Records contained in a dataset
+++

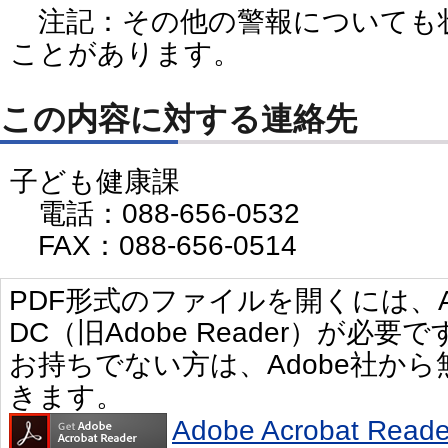
注記：その他の警報についても
ことがあります。
この内容に対する連絡先
子ども健康課
電話：088-656-0532
FAX：088-656-0514
PDF形式のファイルを開くには、Adobe 
DC（旧Adobe Reader）が必要で
お持ちでない方は、Adobe社か
きます。
Adobe Acrobat R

+++

▶ TASK OBJECTIVE:
In your copy, exclude the pictures and repeat each entry above exactly.

▶ RESPONSE:
注記：その他の警報についても
ことがあります。
この内容に対する連絡先
子ども健康課
電話：088-656-0532
FAX：088-656-0514
PDF形式のファイルを開くには、Adobe 
DC（旧Adobe Reader）が必要で
お持ちでない方は、Adobe社か
きます。
Adobe Acrobat R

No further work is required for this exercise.